- _EXERCISE OBJECTIVE_: For this listing, the lines between the one holding "Simplify Admin Operations with R82.20" and the one holding "Management - Visibilidad, Automatización e", inclusive, must be set down exactly.

START LISTED ENTRIES

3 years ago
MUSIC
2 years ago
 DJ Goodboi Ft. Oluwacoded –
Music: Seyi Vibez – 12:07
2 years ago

END LISTED ENTRIES
START LISTED ENTRIES

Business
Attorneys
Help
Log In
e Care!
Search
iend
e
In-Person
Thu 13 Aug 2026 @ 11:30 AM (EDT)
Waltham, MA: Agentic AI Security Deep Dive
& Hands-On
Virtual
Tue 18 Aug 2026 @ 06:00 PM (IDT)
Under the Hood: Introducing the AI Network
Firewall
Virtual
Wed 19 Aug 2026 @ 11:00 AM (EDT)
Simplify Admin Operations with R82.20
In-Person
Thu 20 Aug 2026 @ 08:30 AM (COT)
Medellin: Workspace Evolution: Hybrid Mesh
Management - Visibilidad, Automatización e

END LISTED ENTRIES

- _SOLVED EXERCISE_:
Simplify Admin Operations with R82.20
In-Person
Thu 20 Aug 2026 @ 08:30 AM (COT)
Medellin: Workspace Evolution: Hybrid Mesh
Management - Visibilidad, Automatización e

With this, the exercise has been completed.